CSSR has been implemented and successfully tested on a range of different discrete time series and sequential data streams. This page provides the full source code, released under the GNU Public License, documentation, and links to scientific papers using the CSSR algorithm.

The theory behind the algorithm was developed by Cosma Shalizi and Kristina Klinkner, under the sponsorship of James Crutchfield. The code for this implementation was written by Kristina Klinkner. For full credits, see the comments to the code, and the paper "Blind Construction of Optimal Nonlinear Recursive Predictors for Discrete Sequences".

CSSR-v0.1.1.tar.gz (268k) is the complete
C++ source code for CSSR versions 0.1.1, plus documentation and license. The
last update was on **2 May 2008**.

As mentioned, CSSR is released under the GNU Public License. You may want to read the Copyright, license and warranty statement (plain text, 16k) before downloading. (A copy is included in the distribution.) Please note especially that CSSR is provided with ABSOLUTELY NO WARRANTY.

The ReadMe file is available in gzipped
Postscript, PDF,
and HTML. (All these versions, plus plain ASCII, are
included in the distribution.) The documentation was last updated on
**2 May 2008**. The ReadMe gives a brief overview of what
CSSR does and how it works, describes usage, offers some hints on parameters,
and explains the known issues with this implementation of the basic
algorithm.

There is a thorough explanation of the theory behind CSSR in the paper "Blind Construction of Optimal Nonlinear Recursive Predictors for Discrete Sequences" (Cosma Rohilla Shalizi and Kristina Lisa Shalizi, pp. 504--511 in Max Chickering and Joseph Halpern (eds.), Uncertainty in Artificial Intelligence: Proceedings of the Twentieth Conference (Arlington, Virginia: AUAI Press, 2004 = arxiv:cs.LG/0406011). For reasons of space, that paper omits certain details, which can be found in the technical report "An Algorithm for Pattern Discovery in Time Series" (Cosma Rohilla Shalizi, Kristina Lisa Shalizi and James P. Crutchfield, Santa Fe Institute Working Paper 02-10-060 = arxiv:cs.LG/0210025).

The following instructions are for Unix-based systems, and are included in the ReadMe file.
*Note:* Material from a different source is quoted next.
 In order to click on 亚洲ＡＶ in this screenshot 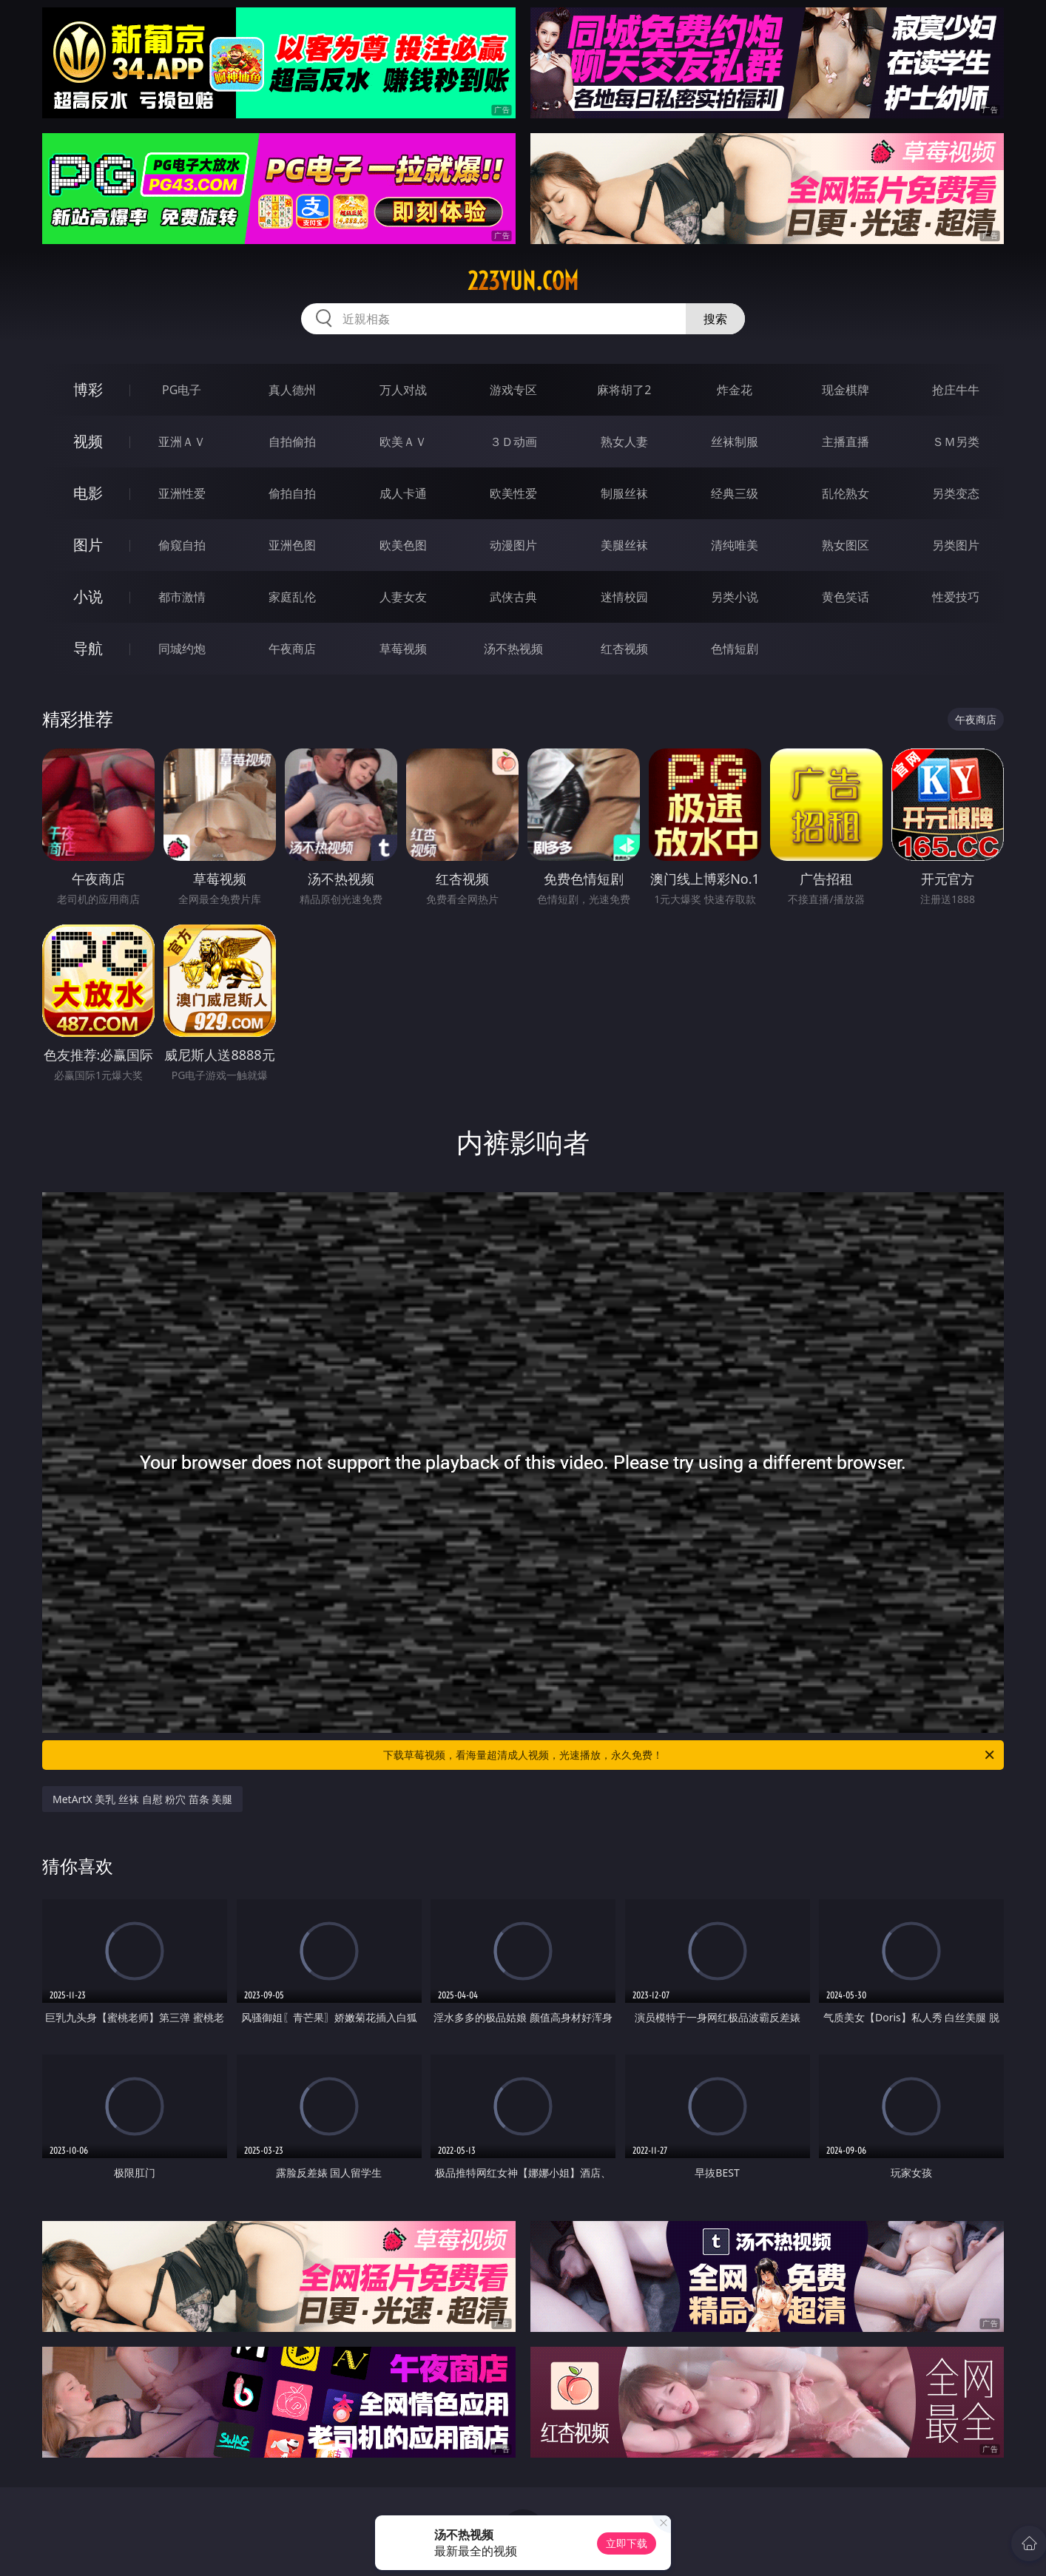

Download CSSR-v0.1.1.tar.gz. When gunzipped and untarred, this will produce a directory called CSSR-v0.1.1, containing all the necessary header and source code files, a copy of the documentation, the release license, and a make file. Running make inside that directory will produce an executable, which should be moved to someplace in command path. On most Unix systems, the following sequence of commands will create the executable and put it in the your bin directory, usually part of your command path.

gunzip CSSR-v0.1.1.tar.gz

tar xvf CSSR-v0.1.1.tar

cd CSSR-v0.1.1

make

cp CSSR ~/bin/

The code has been successfully compiled with gcc 3.1, 3.3 and 4.0 on Macintosh OS X (10.2, 10.3 and 10.4, respectively), with gcc 3.2 on Linux (Red Hat 9), and with Microsoft Visual C++ on Windows 98 and Windows XP. (If using Visual C++, be sure to set the project type to Windows Console Application.) If you get CSSR to work on a different system, please let us know.

On some systems, compilation may produce warnings about escape sequences or the use of deprecated headers. These can be safely ignored.

As mentioned, the principal paper on CSSR is "Blind Construction of Optimal Nonlinear Recursive Predictors for Discrete Sequences", arxiv:cs.LG/0406011. This describes the algorithm and its theoretical basis in detail, gives results on time complexity and on the convergence on the reconstructed model, and compares its performance to other approaches, including the EM algorithm and cross-validation. Some details omitted from the "Blind Construction" paper can be found in the preliminary technical report, "An Algorithm for Pattern Discovery in Time Series". The latest version at arxiv.org, arxiv:cs.LG/0210025, supersedes all earlier drafts.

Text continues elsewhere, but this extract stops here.